Book review: Murray Pomerance, BFI Film Classics: Marnie, Palgrave Macmillan, 2014, 96 pp., £12.99
Fifty years after the film’s release, the jury is still out on Alfred Hitchcock’s 1964 suspense melodrama, Marnie. It was widely condemned and even derided on its first release for its apparent technical incompetence, artificial sets, and dubious sexual politics, though it found an eloquent early champion in Robin Wood, who proclaimed it a masterpiece in his trailblazing monograph, Hitchcock’s Films (1965) and thereafter never wavered in that opinion.1 More recent accounts include a thoughtful and sympathetic book by Tony Lee Moral about the film’s production (2002),2 and Donald Spoto’s latest, increasingly disillusioned volume on Hitchcock, Spellbound By Beauty (2009), where the film’s aesthetic quality takes second place to Spoto’s allegations about the director’s sexual harassment of his leading actress.3 Inspired by Spoto’s book, the tv movie, The Girl (2012) dramatised the relationship between Hitchcock and Tippi Hedren; and it prompted an article in The Guardian, which described Marnie as ‘a terrible movie and a cruel one: the idea that a woman sexually traumatised by her childhood can be saved by submitting to a controlling rapist, is offensive and plain wrong.’4 Yet might it not be the article, rather than the film, that is ‘offensive and plain wrong’? Reading it, one could almost hear Robin Wood turning in his grave.

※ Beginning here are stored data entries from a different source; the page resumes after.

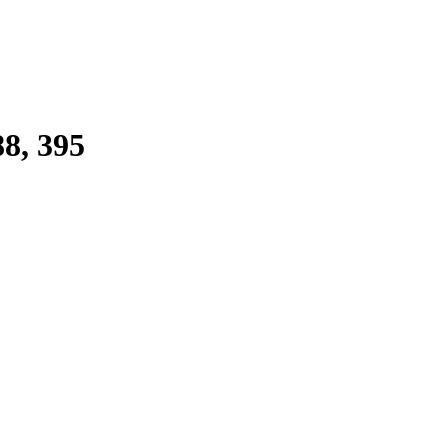
88, 395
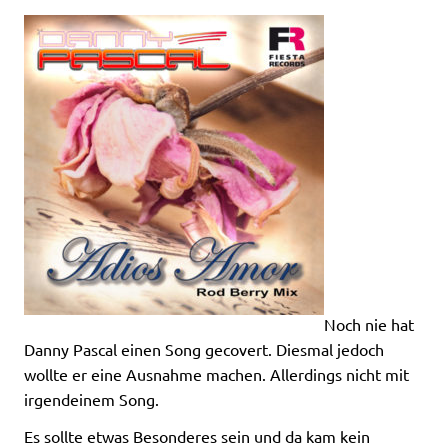
Noch nie hat
Danny Pascal einen Song gecovert. Diesmal jedoch
wollte er eine Ausnahme machen. Allerdings nicht mit
irgendeinem Song.
Es sollte etwas Besonderes sein und da kam kein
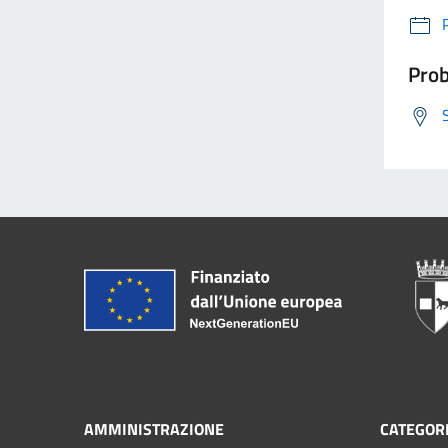
Prob
AMMINISTRAZIONE
CATEGORI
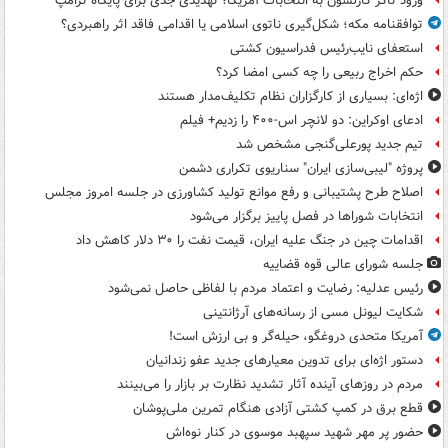
ورود تاکر کارلسون به انتخابات آمریکا؛ تهدیدی جدی برای پایگاه ترامپ
توافقنامه مکه؛ شکل‌گیری ناتوی اسلامی یا اقدامی فاقد اثر راهبردی؟
استعفای نایب‌رئیس فدراسیون کشتی
حکم اخراج ربیعی را چه کسی امضا کرد؟
اژه‌ای: بسیاری از کارگزاران نظام تکلیف‌مدار هستند
ادعای اوکراین: دو لانچر اس-۴۰۰ را زدیم+ فیلم
تیم جدید پورعلی‌گنجی مشخص شد
پروژه "لیبی‌سازی ایران" سناریوی تکراری دشمن
اصلاح طرح پشتیبانی و رفع موانع تولید کشاورزی در جلسه امروز مجلس
انتخابات شوراها در فصل پاییز برگزار می‌شود
اقدامات چین در جنگ علیه ایران، قیمت نفت را ۳۰ دلار کاهش داد
جلسه شورای عالی قوه قضاییه
رئیس عدلیه: رضایت و اعتماد مردم با لفاظی حاصل نمی‌شود
شکایت لیونل مسی از رسانه‌های آرژانتینی
آمریکا متحدی دروغگو، حیله‌گر و بی ارزش است!
دستور اژه‌ای برای تدوین معیارهای جدید عفو زندانیان
مردم در روزهای آینده آثار تشدید نظارت بر بازار را می‌بینند
قطع برق در کمپ کشتی آزادی هنگام تمرین ملی‌پوشان
حضور پر مهر شهید سپهبد موسوی در کنار نوه‌اش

In his stimulating new study of Marnie, Murray Pomerance, to his credit, does not spend time remonstrating with the film’s detractors, which could be a wearisome exercise; when he does quote a fellow critic, it is invariably in a positive spirit and with a view to augmenting his own argument. The film’s quality emerges quite naturally from his enthusiastic, intelligent and insightful commentary. He plunges the reader straight into the film’s opening (one of the cinema’s great opening sequences). The camera focuses on a bulging yellow handbag (already suggestive of money) being carried under her arm by a mysterious female whom the camera follows along a deserted train platform, then stops, then follows again briefly, then stops, as if exhausted by the pursuit: its quarry has escaped. As Pomerance emphasises, a dominant theme of the film is flight: at this stage from a crime (the heroine is quickly established as a thief); then from her surrounding stifling society (the following scene with the outraged employer from whom she has stolen suggests she may have been subjected to some form of sexual harassment); but crucially from herself and from her own identity. It is some time before we are allowed to see her face. It has been calculated that Tippi Hedren as Marnie has 32 costume changes in the film, which, as well as keeping Edith Head on her toes, is expressive not only of the character’s external fluidity of appearance but also of the internal fragility of her sense of self. Soon we are to become aware that she harbours secrets deeper than her criminal activities, or her dislike of men, or an unusually tense relationship with her mother. There is also an irrational fear of the colour red at moments of stress or distress, and nightmares triggered by storms that seem linked to some fearful event from her childhood. The film’s narrative trajectory is dedicated to closing off her successive retreat from these demons to the point when she must finally confront them: only then will she able to find herself.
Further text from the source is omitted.